Trump vom Senat freigesprochen

Politik / 05.02.2020 • 22:50 Uhr / 3 Minuten Lesezeit
Demonstrativ zerstörte die Sprecherin des Repräsentantenhauses eine Kopie des Redetextes. AFP
Demonstrativ zerstörte die Sprecherin des Repräsentantenhauses eine Kopie des Redetextes. AFP

Trump-Rede: Top-Demokratin trug Abneigung offen zur Schau.

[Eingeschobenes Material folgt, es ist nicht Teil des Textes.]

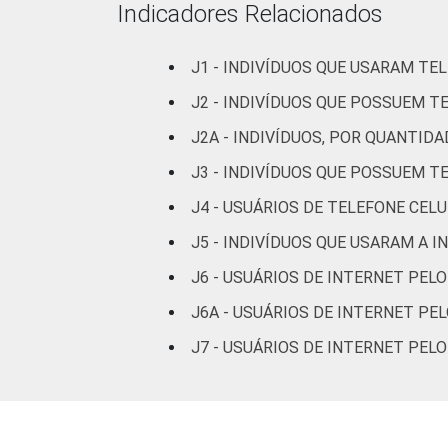
Indicadores Relacionados
J1 - INDIVÍDUOS QUE USARAM TE
J2 - INDIVÍDUOS QUE POSSUEM T
J2A - INDIVÍDUOS, POR QUANTID
J3 - INDIVÍDUOS QUE POSSUEM T
Renda Familiar
J4 - USUÁRIOS DE TELEFONE CEL
M
J5 - INDIVÍDUOS QUE USARAM A 
J6 - USUÁRIOS DE INTERNET PEL
M
J6A - USUÁRIOS DE INTERNET PE
M
J7 - USUÁRIOS DE INTERNET PEL
M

washington Im Amtsenthebungsverfahren gegen US-Präsidenten hat der Senat Donald Trump von allen Anklagepunkten freigesprochen. Die Vorwürfe hatten gelautet: Amtsmissbrauch und Behinderung von Kongress-Ermittlungen. Präsident Donald Trump hatte zuvor bei seiner Rede zur Lage der Nation vor einem zutiefst gespaltenen US-Kongress die Erfolge seiner Amtszeit in den höchsten Tönen gelobt. „Der Zustand unserer Nation ist stärker als jemals zuvor“, sagte Trump. Seine Ansprache stand unter dem Motto „Das große amerikanische Comeback“ und war die dritte Rede zur Lage der Nation. Die Sprecherin des Repräsentantenhauses, die Demokratin Nancy Pelosi, trug ihre Verachtung für den Präsidenten und dessen Worte offen zur Schau. Sie zerriss am Ende der Ansprache das Redemanuskript. Zuvor hatte ihr Trump den Handschlag verweigert.

Handschlag verweigert

Pelosi veröffentlichte später im Kurznachrichtendienst Twitter ein Foto von der Szene und schrieb: „Demokraten werden niemals aufhören, die Hand der Freundschaft auszustrecken.“ Trumps Rede fand kurz vor der entscheidenden Sitzung im Amtsenthebungsverfahren statt. Trump erwähnte die Impeachment-Auseinandersetzung darin nicht. Der Senat begann mit seiner Abstimmung über die beiden Anklagepunkte des Repräsentantenhauses gegen 22 Uhr MEZ.

Mit der Mehrheit der Demokraten hatte das Repräsentantenhaus Trump im Dezember im Zusammenhang mit der Ukraine-Affäre wegen Machtmissbrauchs und Behinderung der Kongress-Ermittlungen angeklagt. Trump wird beschuldigt, den ukrainischen Präsidenten Wolodymyr Selenskyj zu Ermittlungen gegen seinen politischen Rivalen Biden gedrängt zu haben, um die US-Präsidentschaftswahl 2020 zu seinen Gunsten zu beeinflussen. Trump sprachen von einer „Hexenjagd“. Als einziger Republikaner, der gegen Trump stimmte, sorgte US-Senator Mitt Romney vor der Abstimmung für Aufregung. Trump habe etwas so „Ungeheuerliches“ getan, dass es einem schweren Verbrechen oder Vergehen gleichkomme. „Der Präsident hat eine ausländische Regierung um Ermittlungen seines politischen Rivalen gebeten“, polterte Romney.

„Wohlhabendste Gesellschaft“

Die jährliche Ansprache des Amtsinhabers vor dem US-Kongress stand in diesem Jahr eindeutig unter dem Eindruck der Präsidentschaftswahl im November. Trump konzentrierte sich insbesondere auf innenpolitische und ökonomische Themen. Die US-Wirtschaft befindet sich nach Ansicht Trumps in einem Aufschwung, der seinesgleichen suche. Die Zeit des amerikanischen Abstiegs sei vorbei, der Wohlstand wachse und die Arbeitslosigkeit sinke. Seine Regierung werde Amerika zur „wohlhabendsten Gesellschaft“ der Welt machen, versprach der Präsident.